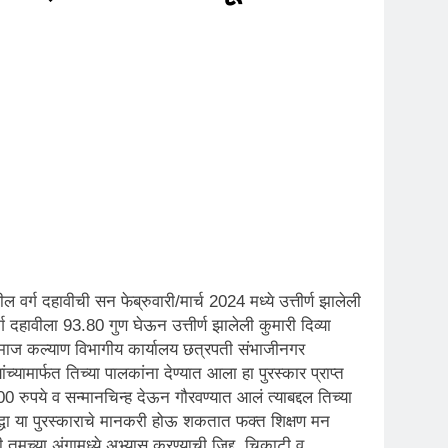
र्ग दहावीची सन फेब्रुवारी/मार्च 2024 मध्ये उत्तीर्ण झालेली
ग दहावीला 93.80 गुण घेऊन उत्तीर्ण झालेली कुमारी दिव्या
ाग समाज कल्याण विभागीय कार्यालय छत्रपती संभाजीनगर
च्यामार्फत तिच्या पालकांना देण्यात आला हा पुरस्कार प्राप्त
00 रुपये व सन्मानचिन्ह देऊन गौरवण्यात आलं त्याबद्दल तिच्या
्ही सुद्धा या पुरस्काराचे मानकरी होऊ शकतात फक्त शिक्षण मन
तुमच्या अंगामध्ये अभ्यास करण्याची जिद्द, चिकाटी व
※ ※ ※
Work to be completed:
The line containing "फक्त शिक्षण मन" marks where to begin; copy it and every later line exactly, through the end of the data.

Task response:
्ही सुद्धा या पुरस्काराचे मानकरी होऊ शकतात फक्त शिक्षण मन
तुमच्या अंगामध्ये अभ्यास करण्याची जिद्द, चिकाटी व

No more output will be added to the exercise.